1. What are the 5 ways Indian stock market changed after 1992?

The five ways in the Indian stock markets are.

 Settlement cycle is the time inside which representatives need to pay full cash and
take conveyance of stocks or convey stocks whenever sold. In 1992 the cycle was 14
days. Presently, it is two days, and SEBI is alluding to a 1-day cycle soon.

 In 1992, there was no standard over support of least equilibrium that a client needs to
guarantee to purchase stocks. Presently, a client can't accept stocks without the base
equilibrium in the record or sell without stocks in their Demat account.

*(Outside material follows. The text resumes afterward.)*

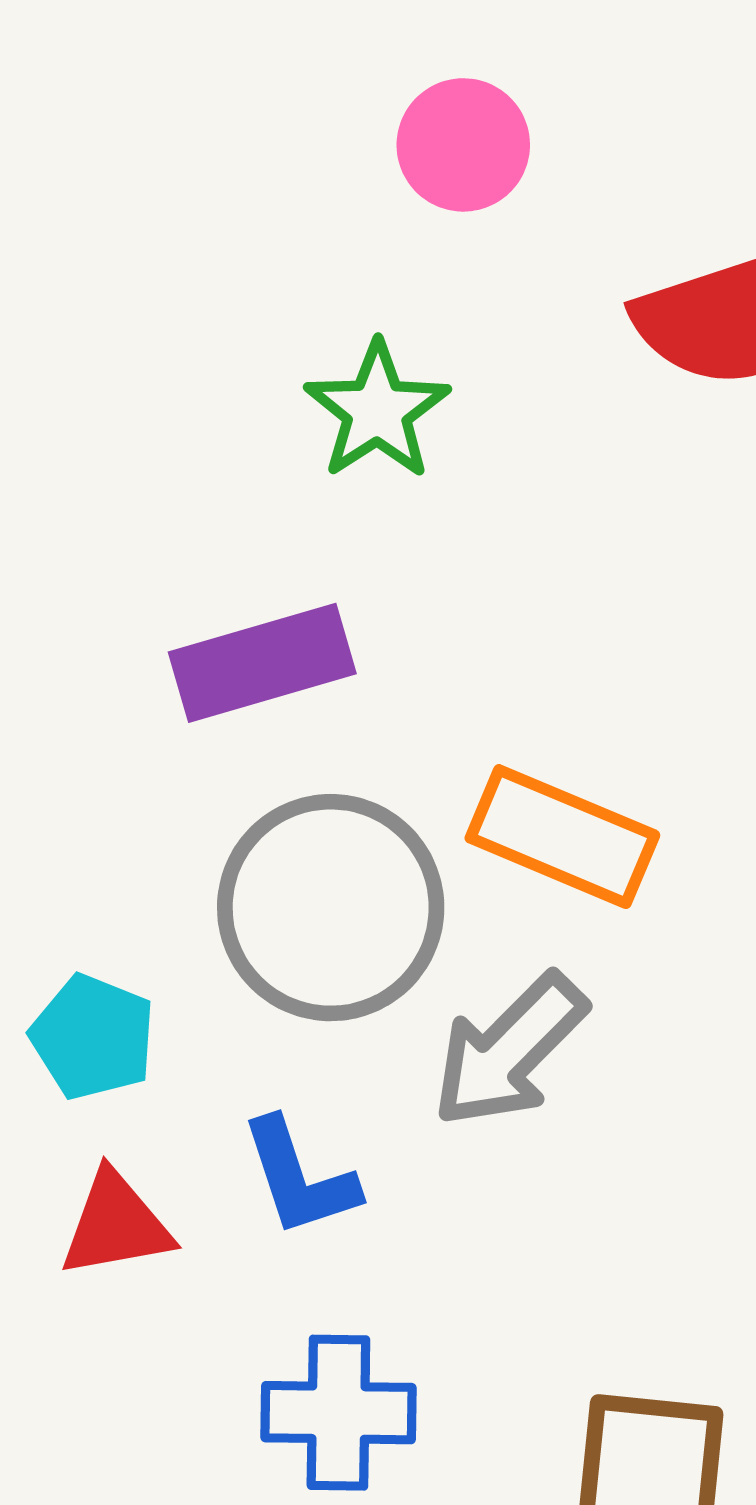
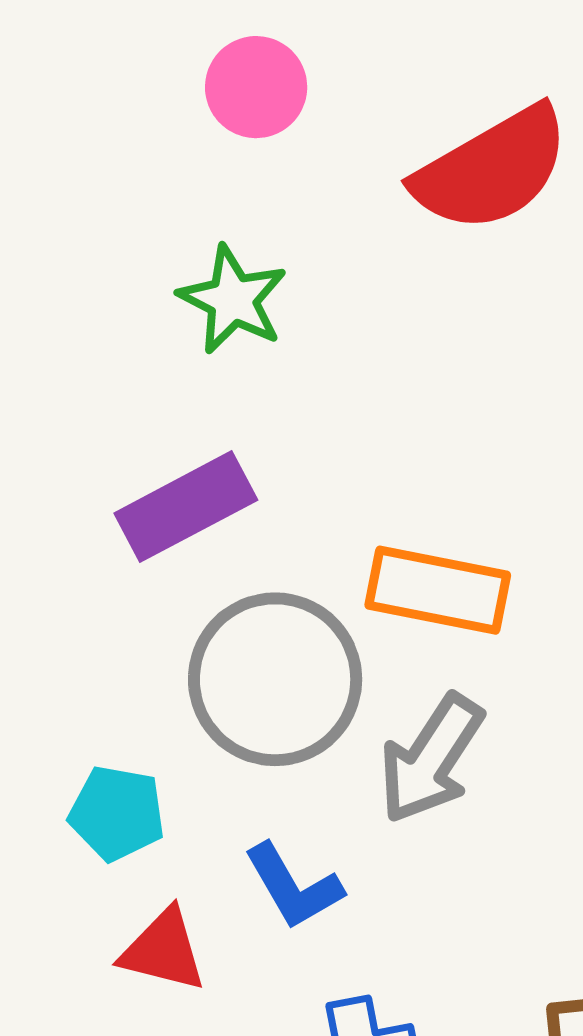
red triangle: (116, 1225) -> (163, 950), turned 36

 Before 1992, every one of the exchanges were put through sellers and subsequently
they conveyed a tremendous execution hazard. Presently, the vast majority of the
exchanges are executed by clients all alone.

 Before 1992, settlement of exchanges was done through paper, making counter-party
hazard clear. Presently, all exchanges are electronic and all settlement of exchanges
occurs through clearing organizations.
 In 1992, clients paid at any rate 1% as business for value conveyance exchanges. No
charges are imposed at this point.

2. How were the BRs misused?

After a series of breaches, BRs were accepted currency and were exchanged as shares, with
the underlying securities seldom changing hands.

a. Even though RBI rules prohibited it, banks began issuing BRs for transactions in
government securities.
b. Since banks buying securities did not insist on delivery within the 90-day period, BRs
became indefinitely valid.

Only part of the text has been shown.